Drinkers will find a menu of "updated takes on classic cocktails" (which is starting to feel like pretty standard fare, not that I'll complain about a well-made Sazerac), a pretty extensive selection of liquors, and 12 beers on tap.
The all-vegan menu might throw some for a loop, but even for the non-dietary restricted, it's a step up from most bar food. I ordered the buffalo sub which packs buffalo sauce-drenched soy curls, miso-chive "cheese," lettuce, and tomato in a french roll ($8), and is served with chips and salsa. The texture of the bread was enough that the faux chicken's consistency was hardly on my radar.

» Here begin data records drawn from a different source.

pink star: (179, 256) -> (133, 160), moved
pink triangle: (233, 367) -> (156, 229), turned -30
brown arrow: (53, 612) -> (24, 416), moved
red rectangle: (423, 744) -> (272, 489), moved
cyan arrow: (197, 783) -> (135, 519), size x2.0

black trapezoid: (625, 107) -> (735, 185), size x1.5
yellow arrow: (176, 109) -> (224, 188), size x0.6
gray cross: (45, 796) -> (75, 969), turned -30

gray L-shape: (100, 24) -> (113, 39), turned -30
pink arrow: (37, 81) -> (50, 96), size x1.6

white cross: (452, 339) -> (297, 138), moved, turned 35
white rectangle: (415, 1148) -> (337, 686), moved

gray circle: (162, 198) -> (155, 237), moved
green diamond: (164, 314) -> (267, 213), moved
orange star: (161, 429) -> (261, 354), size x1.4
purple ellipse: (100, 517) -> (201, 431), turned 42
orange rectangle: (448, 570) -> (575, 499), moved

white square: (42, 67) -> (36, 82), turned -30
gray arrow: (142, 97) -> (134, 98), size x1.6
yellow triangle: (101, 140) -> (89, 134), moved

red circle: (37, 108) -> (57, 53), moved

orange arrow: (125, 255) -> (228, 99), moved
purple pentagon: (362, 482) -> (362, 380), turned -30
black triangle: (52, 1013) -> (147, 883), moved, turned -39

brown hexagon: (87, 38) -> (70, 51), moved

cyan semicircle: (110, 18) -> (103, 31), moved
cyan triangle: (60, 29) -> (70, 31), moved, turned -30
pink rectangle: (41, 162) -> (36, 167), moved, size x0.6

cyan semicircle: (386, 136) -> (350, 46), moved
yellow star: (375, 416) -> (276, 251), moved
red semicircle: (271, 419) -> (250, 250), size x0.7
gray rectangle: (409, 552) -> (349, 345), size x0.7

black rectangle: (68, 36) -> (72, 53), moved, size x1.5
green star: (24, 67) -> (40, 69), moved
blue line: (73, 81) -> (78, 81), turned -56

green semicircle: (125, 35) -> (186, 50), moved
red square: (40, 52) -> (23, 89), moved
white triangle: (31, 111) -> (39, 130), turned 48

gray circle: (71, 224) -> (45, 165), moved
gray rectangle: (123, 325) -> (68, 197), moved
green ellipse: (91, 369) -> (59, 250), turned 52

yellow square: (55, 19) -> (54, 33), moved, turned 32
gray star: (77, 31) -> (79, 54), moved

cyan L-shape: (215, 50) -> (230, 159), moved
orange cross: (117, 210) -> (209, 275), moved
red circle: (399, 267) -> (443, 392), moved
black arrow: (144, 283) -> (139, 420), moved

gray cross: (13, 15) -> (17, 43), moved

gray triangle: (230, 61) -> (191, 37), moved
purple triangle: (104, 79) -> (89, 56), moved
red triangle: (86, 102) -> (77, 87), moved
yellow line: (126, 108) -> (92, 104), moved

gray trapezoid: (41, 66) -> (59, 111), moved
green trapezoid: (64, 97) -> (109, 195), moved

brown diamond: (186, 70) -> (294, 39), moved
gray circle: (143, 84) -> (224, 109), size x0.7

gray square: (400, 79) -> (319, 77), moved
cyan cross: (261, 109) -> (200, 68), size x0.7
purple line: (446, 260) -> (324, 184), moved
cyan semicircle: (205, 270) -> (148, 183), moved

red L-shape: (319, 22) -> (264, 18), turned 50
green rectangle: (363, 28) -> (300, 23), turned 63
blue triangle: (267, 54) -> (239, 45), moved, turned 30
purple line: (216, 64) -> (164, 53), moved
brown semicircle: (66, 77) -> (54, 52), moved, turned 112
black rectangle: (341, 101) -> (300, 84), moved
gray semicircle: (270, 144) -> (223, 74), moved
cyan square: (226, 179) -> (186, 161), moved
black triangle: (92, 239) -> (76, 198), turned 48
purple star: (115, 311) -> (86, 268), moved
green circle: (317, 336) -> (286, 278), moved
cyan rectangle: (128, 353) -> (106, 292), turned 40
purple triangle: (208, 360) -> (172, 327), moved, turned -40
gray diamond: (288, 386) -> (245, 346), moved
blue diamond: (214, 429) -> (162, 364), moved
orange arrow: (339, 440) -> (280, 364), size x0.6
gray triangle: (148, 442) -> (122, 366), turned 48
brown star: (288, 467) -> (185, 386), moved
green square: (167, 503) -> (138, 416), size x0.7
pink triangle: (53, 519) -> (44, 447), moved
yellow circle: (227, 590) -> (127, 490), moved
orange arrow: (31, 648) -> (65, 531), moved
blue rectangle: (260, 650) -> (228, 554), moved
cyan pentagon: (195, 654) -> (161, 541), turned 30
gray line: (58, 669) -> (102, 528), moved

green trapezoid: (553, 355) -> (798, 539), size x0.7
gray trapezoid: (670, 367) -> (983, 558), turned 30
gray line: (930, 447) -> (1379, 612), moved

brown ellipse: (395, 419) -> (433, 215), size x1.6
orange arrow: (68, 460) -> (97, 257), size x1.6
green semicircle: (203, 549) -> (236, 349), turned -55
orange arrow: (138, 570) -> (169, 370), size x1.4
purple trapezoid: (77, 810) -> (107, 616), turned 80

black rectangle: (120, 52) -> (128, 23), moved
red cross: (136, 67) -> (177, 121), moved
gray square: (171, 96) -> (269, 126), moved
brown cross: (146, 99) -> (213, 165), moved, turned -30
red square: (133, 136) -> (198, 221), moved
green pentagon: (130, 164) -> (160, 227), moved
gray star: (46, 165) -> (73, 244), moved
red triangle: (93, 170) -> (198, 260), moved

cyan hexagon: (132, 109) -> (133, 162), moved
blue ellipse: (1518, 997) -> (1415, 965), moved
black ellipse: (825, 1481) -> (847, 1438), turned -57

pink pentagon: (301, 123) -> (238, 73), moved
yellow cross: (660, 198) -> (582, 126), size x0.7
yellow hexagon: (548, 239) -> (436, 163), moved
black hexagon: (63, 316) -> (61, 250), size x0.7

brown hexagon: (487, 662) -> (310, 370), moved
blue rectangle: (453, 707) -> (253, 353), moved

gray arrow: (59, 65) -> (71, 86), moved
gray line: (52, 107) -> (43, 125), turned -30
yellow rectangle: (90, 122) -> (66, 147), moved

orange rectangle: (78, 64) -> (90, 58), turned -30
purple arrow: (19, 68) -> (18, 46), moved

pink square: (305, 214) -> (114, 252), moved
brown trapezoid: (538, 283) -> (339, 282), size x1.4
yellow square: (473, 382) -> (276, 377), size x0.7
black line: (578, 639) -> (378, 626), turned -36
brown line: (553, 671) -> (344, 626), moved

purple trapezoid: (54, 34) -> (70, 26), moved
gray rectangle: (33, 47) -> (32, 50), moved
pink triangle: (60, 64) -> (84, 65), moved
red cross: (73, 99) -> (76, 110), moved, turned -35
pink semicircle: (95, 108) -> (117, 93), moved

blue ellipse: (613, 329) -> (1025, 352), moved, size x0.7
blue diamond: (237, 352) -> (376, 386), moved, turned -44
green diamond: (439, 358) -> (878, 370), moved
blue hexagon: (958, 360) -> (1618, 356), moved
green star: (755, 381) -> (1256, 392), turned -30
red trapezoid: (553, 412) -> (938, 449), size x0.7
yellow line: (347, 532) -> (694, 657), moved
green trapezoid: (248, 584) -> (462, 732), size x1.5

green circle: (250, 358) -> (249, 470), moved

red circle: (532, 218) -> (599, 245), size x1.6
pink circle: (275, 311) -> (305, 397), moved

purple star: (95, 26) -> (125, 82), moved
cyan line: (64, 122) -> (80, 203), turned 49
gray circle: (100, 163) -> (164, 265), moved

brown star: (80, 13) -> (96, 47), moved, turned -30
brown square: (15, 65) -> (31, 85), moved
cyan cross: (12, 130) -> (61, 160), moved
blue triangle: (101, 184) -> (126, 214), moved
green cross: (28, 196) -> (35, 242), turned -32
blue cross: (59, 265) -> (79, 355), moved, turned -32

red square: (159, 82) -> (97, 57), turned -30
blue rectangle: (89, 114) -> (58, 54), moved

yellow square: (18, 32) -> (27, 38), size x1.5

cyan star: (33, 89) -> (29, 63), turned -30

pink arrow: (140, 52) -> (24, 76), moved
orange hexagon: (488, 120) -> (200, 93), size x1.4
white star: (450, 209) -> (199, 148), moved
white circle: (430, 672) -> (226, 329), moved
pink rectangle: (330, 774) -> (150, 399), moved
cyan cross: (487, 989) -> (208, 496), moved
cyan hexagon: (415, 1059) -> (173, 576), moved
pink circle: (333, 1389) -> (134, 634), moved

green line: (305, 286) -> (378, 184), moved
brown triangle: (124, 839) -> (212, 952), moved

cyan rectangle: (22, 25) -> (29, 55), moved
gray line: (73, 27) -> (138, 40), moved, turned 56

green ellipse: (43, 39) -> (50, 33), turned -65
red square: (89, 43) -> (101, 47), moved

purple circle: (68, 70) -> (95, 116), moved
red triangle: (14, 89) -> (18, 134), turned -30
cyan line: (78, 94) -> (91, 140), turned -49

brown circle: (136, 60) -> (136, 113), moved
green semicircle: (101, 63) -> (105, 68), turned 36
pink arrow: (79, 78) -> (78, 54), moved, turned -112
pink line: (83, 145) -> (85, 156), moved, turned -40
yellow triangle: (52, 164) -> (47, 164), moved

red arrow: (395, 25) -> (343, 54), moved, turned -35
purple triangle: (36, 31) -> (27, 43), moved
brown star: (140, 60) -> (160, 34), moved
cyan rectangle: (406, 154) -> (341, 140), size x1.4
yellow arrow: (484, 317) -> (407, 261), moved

Just to head off knee-jerk commentators: yes, hipsters; yes, beards; yes, rock 'n' roll music; and yes, young people. Maybe those things will get under your skin, but I'll take some 24-year-old patron broadcasting his ironic affinity for Hall and Oates over a grimy furniture store proudly exhibiting its euphemistic convictions about "state's rights."
720 SE Sandy, 467-2469
The reemergence of tiki-bar chain Trader Vic's might have made the loudest splash in mai tai circles (assuming those exist), but those with a more refined taste in fermented molasses ought to cross the river. Rum Club is a collaboration between Mike Shea and Kevin Ludwig of Beaker & Flask (which occupies the same building). Like its neighbor, Rum Club's focus is on classic cocktails, but—as one might expect—it leans a little more heavily on its namesake spirit.
The house daiquiri is a little like something Hemingway would have sipped in Cuba while he channeled the Spanish Civil War. In addition to aged Bacardi, lime, and sugar, Rum Club's version of the drink includes absinthe, bitters, and maraschino. I'm a fan of the Quarterdeck Cocktail—Black Seal Rum, sweet sherry, Scotch, and orange bitters. Cocktails are $8 across the board, and there's a small list of beers in the can and bottle.
Unlike Beaker & Flask, Rum Club's food menu doesn't aspire to be anything grander than a role player (it's a small bar, and even smaller kitchen). Most of it reads like a Betty Draper cocktail party—deviled ham salad sandwich, shrimp cocktail, pickled eggs, wedge salad... even the Olympic Provisions salami is served with Ritz crackers. While it might sound a tad campy, all kitsch is understated, and enjoyability is never compromised for the sake of schtick.
Same goes for the space. While there's some distinct tiki touches—birds of paradise on the wallpaper, paper umbrellas—Rum Club avoids looking like it vomited a Jimmy Buffett concert all over the jungle cruise (lookin' at you, Vic).
Dig a Pony
736 SE Grand, 971-279-4409
Dig a Pony is going to do very, very well. Owners Jacob Carey, Aaron Hall, and Page Finlay have hardly reinvented the wheel—if you frequent Inner Eastside bars, you won't exactly be disoriented—but they've managed to create that rare place that feels charming and cozy for a Tuesday evening date, but can also accommodate 100 odd revelers and a dance party come Friday. You can celebrate anything you want (oooh!).
If you ever ate at Niki's, the former occupant of the space, you might be surprised at the original wood, brick, and tile that had been covered up all those years. The restoration is simply beautiful; they've added huge new windows, a 40-stool horseshoe-shaped bar, and an antique piano.
There are 10 beers on tap, and another 20 in the bottle, but I've been particularly impressed with the cocktails. The dark horse, at least for my relatively quiet tastes in liquor, is the Sam Isaacs ($8), made with bourbon, mint, lime, and fresh blackberries. Berries and liquor, to me, evoke Bartles & Jaymes, but this drink never verges on too sweet. I'm pretty sure I drank it in three sips. For you traditionalists, I've also had excellent martinis and negronis.
The food menu, designed by consulting chef Greg Gourdet of Departure, takes budget food a long way. There's a good mix of snacks—roasted sweet potatoes ($5), fried plantains ($4), and seared spinach with raisins and pine nuts ($5)—and entrées ranging from a burger ($9) to chicken thighs with stewed tomatoes and almonds ($9).
If crowds aren't your thing, maybe avoid Dig a Pony on the weekends, but don't avoid it entirely.